Molto netto il quadro fornito dal direttore generale di Bologna Fiere Antonio Bruzzone nel fare un resoconto alla commissione Politiche economiche presieduta da Manuela Rontini sullo stato della contrattazione in atto per risolvere i problemi sulla tutela e sulle condizioni lavorative che hanno prodotto gli scioperi di fine 2022.
Bruzzone ha poi ricordato i passaggi che hanno portato alla creazione delle diverse sigle che fanno parte del gruppo, rifiutando l’appellativo di “scatole cinesi” che solitamente viene affibbiato nei contesti di evasione fiscale e di scarsa tutela del lavoro in risposta ai dubbi avanzati dalla capogruppo Silvia Zamboni (Europa Verde) che richiedeva specifiche delucidazioni “su una matrioska di società estremamente complicata che potrebbe generare dubbi sul mantenimento dei reali livelli occupazionali”.
“Rispetto alle due società originarie Bologna Fiere e Bologna Fiere Servizi -ha specificato il direttore generale- si è proceduto a uno scorporo delle attività della società Servizi. La parte di allestimenti si è accorpata con una società di Padova dando vita a Henoto che attualmente si sta imponendo come realtà di primaria importanza nell’allestimento fieristico, come testimoniato da un bilancio non consolidato di 60 milioni. La parte di gestione di aree fieristiche, invece, è confluita in Wydex sempre nell’ottica del rafforzamento. A queste società si affianca poi l’attività di Viva Events partecipata da Bologna Fiere al 40% che gestisce lo staffing (personale) in molti expo del Nord Italia ma che a Bologna è presente solo con una quota di mercato del 10% e sempre avvalendosi di contratti assolutamente regolari e in linea con i mandati consegnati dai soci pubblici”.
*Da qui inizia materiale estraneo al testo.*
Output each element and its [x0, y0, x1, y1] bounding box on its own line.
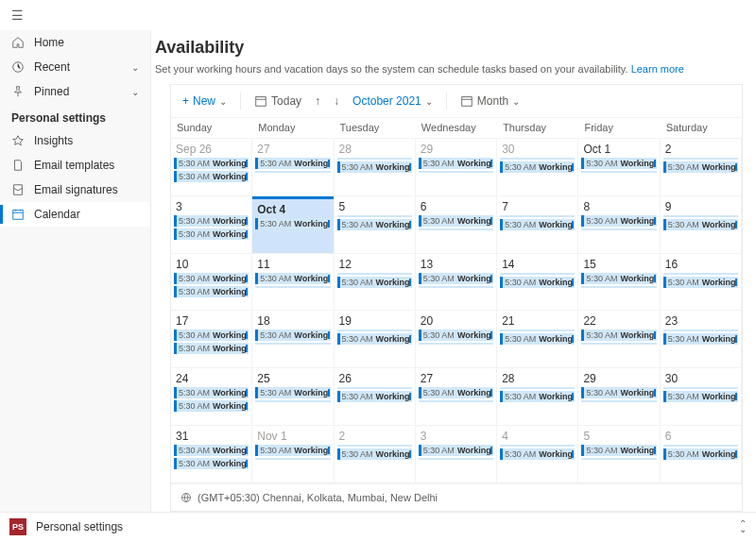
calendar-event[interactable]: 5:30 AMWorking↻: [663, 391, 738, 402]
calendar-event[interactable]: [337, 215, 412, 217]
calendar-event[interactable]: 5:30 AMWorking↻: [581, 387, 656, 398]
calendar-cell[interactable]: 185:30 AMWorking↻: [252, 311, 334, 368]
calendar-cell[interactable]: 285:30 AMWorking↻: [497, 368, 578, 426]
calendar-cell[interactable]: 295:30 AMWorking↻: [416, 139, 497, 196]
calendar-event[interactable]: 5:30 AMWorking↻: [663, 161, 738, 173]
calendar-cell[interactable]: Oct 15:30 AMWorking↻: [578, 139, 660, 196]
calendar-event[interactable]: 5:30 AMWorking↻: [337, 391, 412, 402]
calendar-cell[interactable]: 165:30 AMWorking↻: [661, 254, 742, 312]
calendar-event[interactable]: 5:30 AMWorking↻: [255, 218, 330, 229]
nav-home[interactable]: Home: [0, 30, 150, 55]
calendar-event[interactable]: 5:30 AMWorking↻: [337, 219, 412, 230]
calendar-cell[interactable]: 305:30 AMWorking↻: [661, 368, 742, 426]
calendar-event[interactable]: 5:30 AMWorking↻: [174, 273, 249, 284]
calendar-event[interactable]: 5:30 AMWorking↻: [419, 330, 493, 341]
calendar-event[interactable]: 5:30 AMWorking↻: [500, 161, 575, 173]
calendar-event[interactable]: 5:30 AMWorking↻: [255, 445, 330, 456]
calendar-event[interactable]: [419, 228, 493, 230]
calendar-event[interactable]: 5:30 AMWorking↻: [255, 330, 330, 341]
today-button[interactable]: Today: [254, 94, 301, 108]
calendar-event[interactable]: 5:30 AMWorking↻: [174, 215, 249, 227]
calendar-cell[interactable]: 305:30 AMWorking↻: [497, 139, 578, 196]
timezone-footer[interactable]: (GMT+05:30) Chennai, Kolkata, Mumbai, Ne…: [171, 483, 742, 511]
calendar-event[interactable]: [581, 400, 656, 402]
calendar-event[interactable]: 5:30 AMWorking↻: [500, 277, 575, 288]
calendar-event[interactable]: 5:30 AMWorking↻: [419, 215, 493, 227]
calendar-cell[interactable]: 295:30 AMWorking↻: [578, 368, 660, 426]
calendar-event[interactable]: [255, 400, 330, 402]
calendar-event[interactable]: [337, 158, 412, 160]
calendar-event[interactable]: 5:30 AMWorking↻: [174, 286, 249, 297]
calendar-event[interactable]: 5:30 AMWorking↻: [419, 158, 493, 169]
calendar-event[interactable]: 5:30 AMWorking↻: [174, 158, 249, 169]
calendar-event[interactable]: 5:30 AMWorking↻: [337, 277, 412, 288]
nav-email-templates[interactable]: Email templates: [0, 153, 150, 178]
calendar-cell[interactable]: 115:30 AMWorking↻: [252, 254, 334, 312]
view-picker[interactable]: Month ⌄: [460, 94, 520, 108]
calendar-cell[interactable]: 65:30 AMWorking↻: [416, 196, 497, 254]
calendar-cell[interactable]: 155:30 AMWorking↻: [578, 254, 660, 312]
calendar-cell[interactable]: 105:30 AMWorking↻5:30 AMWorking↻: [171, 254, 252, 312]
nav-pinned[interactable]: Pinned ⌄: [0, 79, 150, 104]
calendar-cell[interactable]: 285:30 AMWorking↻: [335, 139, 416, 196]
calendar-cell[interactable]: 275:30 AMWorking↻: [252, 139, 334, 196]
calendar-event[interactable]: 5:30 AMWorking↻: [337, 161, 412, 173]
month-picker[interactable]: October 2021 ⌄: [352, 94, 433, 108]
calendar-event[interactable]: 5:30 AMWorking↻: [419, 273, 493, 284]
calendar-event[interactable]: 5:30 AMWorking↻: [337, 333, 412, 345]
calendar-event[interactable]: [255, 231, 330, 233]
calendar-cell[interactable]: Nov 15:30 AMWorking↻: [252, 426, 334, 483]
calendar-event[interactable]: 5:30 AMWorking↻: [663, 448, 738, 460]
calendar-cell[interactable]: 125:30 AMWorking↻: [335, 254, 416, 312]
calendar-event[interactable]: 5:30 AMWorking↻: [174, 343, 249, 354]
calendar-cell[interactable]: 35:30 AMWorking↻5:30 AMWorking↻: [171, 196, 252, 254]
calendar-event[interactable]: [255, 343, 330, 345]
calendar-event[interactable]: 5:30 AMWorking↻: [255, 387, 330, 398]
calendar-event[interactable]: [419, 400, 493, 402]
new-button[interactable]: + New ⌄: [182, 94, 227, 108]
calendar-event[interactable]: [500, 445, 575, 447]
calendar-event[interactable]: [581, 228, 656, 230]
calendar-cell[interactable]: 205:30 AMWorking↻: [416, 311, 497, 368]
calendar-cell[interactable]: 175:30 AMWorking↻5:30 AMWorking↻: [171, 311, 252, 368]
calendar-event[interactable]: 5:30 AMWorking↻: [419, 387, 493, 398]
calendar-event[interactable]: [500, 215, 575, 217]
calendar-event[interactable]: 5:30 AMWorking↻: [174, 171, 249, 182]
calendar-cell[interactable]: 85:30 AMWorking↻: [578, 196, 660, 254]
calendar-cell[interactable]: 255:30 AMWorking↻: [252, 368, 334, 426]
calendar-cell[interactable]: Sep 265:30 AMWorking↻5:30 AMWorking↻: [171, 139, 252, 196]
calendar-event[interactable]: [663, 387, 738, 389]
calendar-event[interactable]: 5:30 AMWorking↻: [174, 387, 249, 398]
calendar-cell[interactable]: 55:30 AMWorking↻: [335, 196, 416, 254]
nav-insights[interactable]: Insights: [0, 128, 150, 153]
calendar-cell[interactable]: 195:30 AMWorking↻: [335, 311, 416, 368]
calendar-event[interactable]: [419, 343, 493, 345]
calendar-cell[interactable]: 35:30 AMWorking↻: [416, 426, 497, 483]
bottom-bar[interactable]: PS Personal settings ⌃⌄: [0, 512, 756, 541]
calendar-event[interactable]: 5:30 AMWorking↻: [174, 400, 249, 412]
nav-email-signatures[interactable]: Email signatures: [0, 178, 150, 202]
calendar-event[interactable]: [255, 286, 330, 288]
calendar-event[interactable]: [337, 273, 412, 275]
calendar-event[interactable]: [663, 273, 738, 275]
calendar-event[interactable]: [337, 330, 412, 331]
calendar-cell[interactable]: 45:30 AMWorking↻: [497, 426, 578, 483]
calendar-event[interactable]: 5:30 AMWorking↻: [500, 333, 575, 345]
calendar-event[interactable]: 5:30 AMWorking↻: [255, 273, 330, 284]
calendar-cell[interactable]: 75:30 AMWorking↻: [497, 196, 578, 254]
calendar-event[interactable]: [663, 215, 738, 217]
calendar-cell[interactable]: 135:30 AMWorking↻: [416, 254, 497, 312]
calendar-event[interactable]: [663, 445, 738, 447]
calendar-event[interactable]: 5:30 AMWorking↻: [255, 158, 330, 169]
calendar-event[interactable]: [663, 158, 738, 160]
calendar-event[interactable]: [337, 445, 412, 447]
calendar-cell[interactable]: 145:30 AMWorking↻: [497, 254, 578, 312]
calendar-event[interactable]: 5:30 AMWorking↻: [337, 448, 412, 460]
expand-collapse-icon[interactable]: ⌃⌄: [739, 521, 747, 533]
calendar-event[interactable]: [419, 286, 493, 288]
calendar-event[interactable]: [581, 343, 656, 345]
calendar-event[interactable]: [419, 458, 493, 460]
calendar-cell[interactable]: 225:30 AMWorking↻: [578, 311, 660, 368]
calendar-cell[interactable]: Oct 45:30 AMWorking↻: [252, 196, 334, 254]
calendar-cell[interactable]: 235:30 AMWorking↻: [661, 311, 742, 368]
Antonio Bruzzone, ribadendo come la contrattazione con le organizzazioni sindacali sia “aperta e in corso di svolgimento”, ha poi ribadito la volontà del management di adempiere alla “moral suasion messa in atto dai soci pubblici, tanto che si propone il passaggio da un reddito variabile tra i 1.800 e i 7.000 euro lordi per i lavoratori stagionali, a contratti a tempo indeterminato da 18mila euro annui”.
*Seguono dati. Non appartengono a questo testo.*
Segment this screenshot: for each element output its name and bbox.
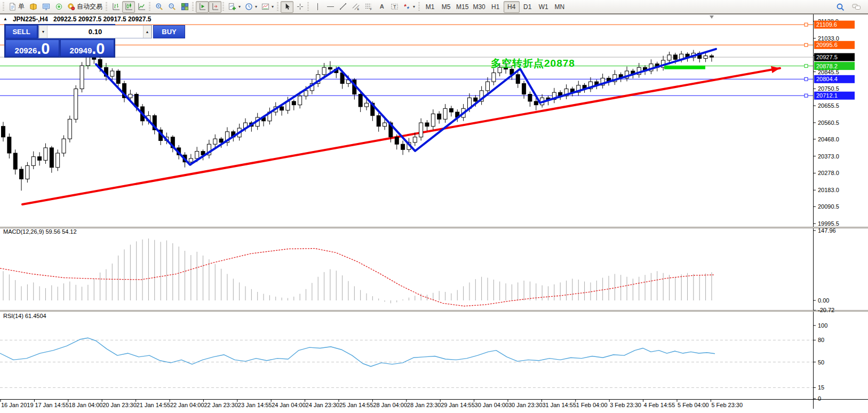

Silvia Piccinini (M5s) e Marta Evangelisti (Fdi), che avevano richiesto l’audizione in due momenti distinti, hanno preso atto delle risposte date dai vertici di Bologna Fiere. Piccinini ha sottolineato come “il tema dei lavoratori precari di Bologna Fiere sia ormai un tema ricorrente a cui bisogna dare una risposta definitiva così come da indirizzo politico consegnato anche di recente alla giunta regionale”, mentre Evangelisti, nel ricordare come “si debba mantenere la lista in caso di specifica richiesta dei lavoratori interessati” ha auspicato anche l’audizione delle organizzazioni sindacali “ove si registrassero ulteriori problemi nella contrattazione in atto”.
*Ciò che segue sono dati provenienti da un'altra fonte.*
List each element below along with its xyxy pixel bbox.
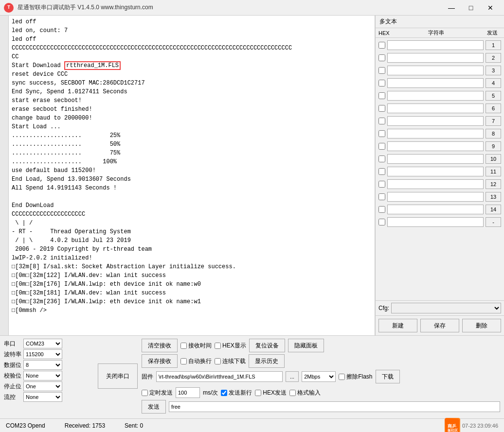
- multitext-title: 多文本: [379, 17, 397, 26]
- str-input-1[interactable]: [387, 40, 484, 50]
- send-btn-13[interactable]: 13: [486, 192, 501, 202]
- send-button[interactable]: 发送: [142, 400, 166, 414]
- str-input-14[interactable]: [387, 205, 484, 214]
- format-input-cb[interactable]: 格式输入: [289, 389, 321, 397]
- hex-checkbox-10[interactable]: [378, 156, 385, 162]
- auto-newline-checkbox[interactable]: [180, 358, 187, 364]
- save-button[interactable]: 保存: [420, 319, 459, 332]
- str-input-3[interactable]: [387, 66, 484, 75]
- send-btn-7[interactable]: 7: [486, 116, 501, 126]
- send-btn-9[interactable]: 9: [486, 141, 501, 151]
- cfg-select[interactable]: [391, 303, 501, 313]
- hex-display-cb[interactable]: HEX显示: [215, 342, 246, 350]
- flow-select[interactable]: None: [23, 392, 62, 402]
- check-select[interactable]: None: [23, 371, 62, 380]
- send-btn-4[interactable]: 4: [486, 78, 501, 88]
- send-btn-1[interactable]: 1: [486, 40, 501, 50]
- str-input-11[interactable]: [387, 167, 484, 176]
- firmware-baud-select[interactable]: 2Mbps1Mbps500kbps: [302, 371, 336, 382]
- show-history-button[interactable]: 显示历史: [249, 354, 285, 368]
- str-input-8[interactable]: [387, 129, 484, 138]
- str-input-13[interactable]: [387, 192, 484, 202]
- send-btn-2[interactable]: 2: [486, 53, 501, 63]
- firmware-path-input[interactable]: [156, 371, 283, 382]
- send-btn-6[interactable]: 6: [486, 104, 501, 113]
- send-btn-3[interactable]: 3: [486, 66, 501, 75]
- new-line-checkbox[interactable]: [221, 390, 227, 396]
- hex-checkbox-8[interactable]: [378, 130, 385, 137]
- send-btn-10[interactable]: 10: [486, 154, 501, 164]
- recv-time-checkbox[interactable]: [180, 343, 187, 349]
- hex-checkbox-2[interactable]: [378, 54, 385, 61]
- continuous-dl-cb[interactable]: 连续下载: [215, 357, 246, 365]
- check-label: 校验位: [4, 372, 21, 380]
- erase-flash-checkbox[interactable]: [339, 374, 345, 380]
- hide-panel-button[interactable]: 隐藏面板: [288, 339, 324, 352]
- hex-checkbox-5[interactable]: [378, 92, 385, 99]
- close-port-button[interactable]: 关闭串口: [98, 363, 138, 389]
- timer-value-input[interactable]: [176, 387, 200, 398]
- hex-display-checkbox[interactable]: [215, 343, 221, 349]
- check-row: 校验位 None: [4, 371, 94, 380]
- format-input-checkbox[interactable]: [289, 390, 296, 396]
- continuous-dl-checkbox[interactable]: [215, 358, 221, 364]
- hex-checkbox-4[interactable]: [378, 80, 385, 86]
- stop-select[interactable]: One: [23, 381, 62, 391]
- port-label: 串口: [4, 340, 21, 348]
- str-input-2[interactable]: [387, 53, 484, 63]
- port-select[interactable]: COM23: [23, 339, 62, 348]
- recv-time-cb[interactable]: 接收时间: [180, 342, 212, 350]
- hex-checkbox-7[interactable]: [378, 118, 385, 124]
- log-line: □[0m□[32m[181] I/WLAN.dev: wlan init suc…: [12, 289, 372, 297]
- new-button[interactable]: 新建: [378, 319, 417, 332]
- hex-checkbox-11[interactable]: [378, 168, 385, 175]
- timer-send-checkbox[interactable]: [142, 390, 148, 396]
- str-input-4[interactable]: [387, 78, 484, 88]
- delete-button[interactable]: 删除: [462, 319, 501, 332]
- hex-checkbox-12[interactable]: [378, 181, 385, 188]
- timer-send-cb[interactable]: 定时发送: [142, 389, 173, 397]
- hex-checkbox-3[interactable]: [378, 67, 385, 74]
- hex-checkbox-13[interactable]: [378, 193, 385, 200]
- send-text-input[interactable]: [169, 401, 500, 412]
- maximize-button[interactable]: □: [461, 0, 481, 16]
- new-line-label: 发送新行: [229, 389, 252, 397]
- minimize-button[interactable]: —: [442, 0, 461, 16]
- str-input-9[interactable]: [387, 141, 484, 151]
- data-select[interactable]: 8: [23, 360, 62, 370]
- send-btn-14[interactable]: 14: [486, 205, 501, 214]
- new-line-cb[interactable]: 发送新行: [221, 389, 252, 397]
- hex-checkbox-15[interactable]: [378, 219, 385, 225]
- firmware-browse-button[interactable]: ...: [286, 371, 299, 382]
- send-btn-dash[interactable]: -: [486, 217, 501, 227]
- svg-text:板社区: 板社区: [447, 428, 458, 432]
- hex-send-checkbox[interactable]: [255, 390, 261, 396]
- send-btn-5[interactable]: 5: [486, 91, 501, 101]
- auto-newline-cb[interactable]: 自动换行: [180, 357, 212, 365]
- log-line: .................... 75%: [12, 149, 372, 157]
- highlight-filename: rtthread_1M.FLS: [64, 61, 121, 70]
- data-label: 数据位: [4, 361, 21, 369]
- hex-checkbox-14[interactable]: [378, 206, 385, 213]
- str-input-6[interactable]: [387, 104, 484, 113]
- hex-send-cb[interactable]: HEX发送: [255, 389, 287, 397]
- close-button[interactable]: ✕: [481, 0, 500, 16]
- send-btn-12[interactable]: 12: [486, 179, 501, 189]
- str-input-12[interactable]: [387, 179, 484, 189]
- send-btn-8[interactable]: 8: [486, 129, 501, 138]
- str-input-15[interactable]: [387, 217, 484, 227]
- reset-device-button[interactable]: 复位设备: [249, 339, 285, 352]
- str-input-5[interactable]: [387, 91, 484, 101]
- download-button[interactable]: 下载: [376, 370, 400, 383]
- send-btn-11[interactable]: 11: [486, 167, 501, 176]
- hex-checkbox-6[interactable]: [378, 105, 385, 112]
- str-input-10[interactable]: [387, 154, 484, 164]
- erase-flash-cb[interactable]: 擦除Flash: [339, 373, 372, 381]
- str-input-7[interactable]: [387, 116, 484, 126]
- clear-receive-button[interactable]: 清空接收: [142, 339, 178, 352]
- hex-checkbox-9[interactable]: [378, 143, 385, 150]
- hex-checkbox-1[interactable]: [378, 42, 385, 49]
- save-receive-button[interactable]: 保存接收: [142, 354, 178, 368]
- baud-select[interactable]: 115200: [23, 349, 62, 359]
- hex-send-label: HEX发送: [263, 389, 287, 397]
L’assessore allo Sviluppo economico Vincenzo Colla, nel chiudere il dibattito, ha sottolineato come la realtà dell’expo bolognese “sia ben lontana da uno stato di crisi o di licenziamenti. C’è piena fiducia nel nuovo management e le prospettive del gruppo, da oltre 700 dipendenti, sono di decisa crescita. È evidente ciò che sta accadendo a Bologna: a un core business (quello delle fiere) si sta affiancando un secondo business rappresentato dagli allestimenti e ciò attraverso il rafforzamento di società già esistenti come espressamente richiesto dai soci pubblici del gruppo. Qui non c’è alcuna precarietà, ma si sta discutendo della stabilizzazione con grande elasticità di 25 lavoratori stagionali”.